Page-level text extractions
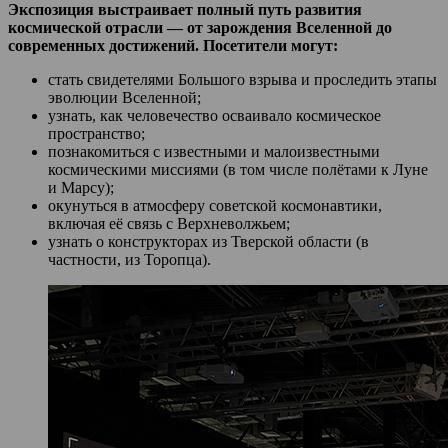
Экспозиция выстраивает полный путь развития
космической отрасли — от зарождения Вселенной до
современных достижений. Посетители могут:
стать свидетелями Большого взрыва и проследить этапы
эволюции Вселенной;
узнать, как человечество осваивало космическое
пространство;
познакомиться с известными и малоизвестными
космическими миссиями (в том числе полётами к Луне
и Марсу);
окунуться в атмосферу советской космонавтики,
включая её связь с Верхневолжьем;
узнать о конструкторах из Тверской области (в
частности, из Торопца).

**Exercise details**
In the entries above, identify every line with the string "Вселенной".

**Answer box**
космической отрасли — от зарождения Вселенной до
эволюции Вселенной;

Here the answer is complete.